While Democrats are almost certain to support Tanden’s confirmation in lockstep, and Sanders might even raise an approving mitten, her long record of inflammatory attacks on the GOP will be a central source of Republican opposition.
Yet when Tanden appears before the Senate, members of both parties may ignore a much more salient issue stemming from her leadership of the Center for American Progress (CAP), the Democratic Party-affiliated think tank in Washington DC where she currently serves as President and CEO.
Under Tanden’s watch, CAP raked in hefty donations from foreign governments and their lobbying operations, while churning out policy papers and organizing events that furthered those donors’ interests inside the Beltway. In almost every case, the foreign states that pumped money into CAP’s coffers were right-wing US allies seeking a more militaristic line from Washington against their regional adversaries.
The donors included lobbyists for the apartheid regime of Israeli Prime Minister Benjamin Netanyahu, who enjoyed a friendly public forum with Tanden; the permanent monarchy of the United Arab Emirates (UAE), whose ambassador to the US publicly thanked CAP for a favorable report it published on the Middle East following a series of substantial donations; the right-wing nationalist government of Japan, whose former Prime Minister, Shinzo Abe, gained an audience with Tanden; and the administration of Taiwan, which apparently used CAP as a vehicle to campaign for a more hostile US policy toward China.
These apparent pay-for-play arrangements were defining features of Tanden’s time at the helm of one of the most heavily funded Beltway think tank operations. But strangely, as her confirmation to Biden’s OMB moves forward, even her fiercest adversaries in the Senate have not signaled any intent to scrutinize the ethical baggage she accumulated while pushing the Democratic Party to adopt a decidedly neoconservative foreign policy.
Among the most recent speaking fees listed on Neera Tanden’s public financial disclosure report was the $3,000 she received for a June 9, 2019 engagement with the American Jewish Committee (AJC). The AJC is an Israel lobby juggernaut that has hosted current and former Israeli government officials in Washington to defend scorched earth military campaigns against the besieged Palestinian Gaza Strip, and which equates Palestine solidarity activism with neo-Nazism. Tanden’s paid appearance before such an organization would have never taken place were it not for her years of catering to the Israel lobby’s interests and needs.
Tanden’s kowtowing to the Israel lobby began as early as 2010, when, according to journalist Glenn Greenwald, she gathered senior staff to ask why coverage of Israel-Palestine was not “off the table,” like other issues that risked irritating CAP donors.
Two years later, when DC-based Israel lobbyists launched a campaign against a handful of young CAP staffers blogging on foreign policy for the think tank’s in-house blog, Think Progress, Tanden worked to satisfy their demands.

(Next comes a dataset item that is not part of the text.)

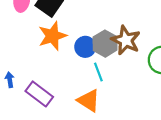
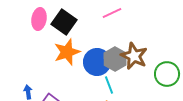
blue circle: (85, 47) -> (97, 62), size x1.4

At issue was the bloggers’ heretical criticism of Netanyahu’s drive for a military assault on Iran, and their occasional willingness to scrutinize Israeli human rights abuses in the Occupied Palestinian Territories.

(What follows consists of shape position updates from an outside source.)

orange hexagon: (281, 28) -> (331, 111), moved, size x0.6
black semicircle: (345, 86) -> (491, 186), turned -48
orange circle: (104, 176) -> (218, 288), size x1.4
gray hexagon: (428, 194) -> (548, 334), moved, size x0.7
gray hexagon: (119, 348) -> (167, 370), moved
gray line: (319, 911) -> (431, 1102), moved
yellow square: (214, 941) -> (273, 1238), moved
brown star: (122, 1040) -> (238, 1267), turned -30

A January 2012 email from Tanden to top CAP staff highlighted her zealous quest to please powerful pro-Israel groups. Ann Lewis, a longtime Democratic Party apparatchik now affiliated with the Democratic Majority For Israel, had sent an angry email to Tanden complaining of the “anti-Israel” coverage in Think Progress. In response, Tanden urged a clampdown on criticism of Israel and requested more material highlighting the supposed danger of a nuclear Iran.
Days later, at the apparent urging of Tanden, CAP censored an article by Eli Clifton and Ali Gharib documenting the role of an Israel-based religious nationalist advocacy organization, Aish HaTorah, in the production of a virulently anti-Muslim film called The Third Jihad. After the article’s publication, all references to Israel and the Israel lobby were removed without explanation.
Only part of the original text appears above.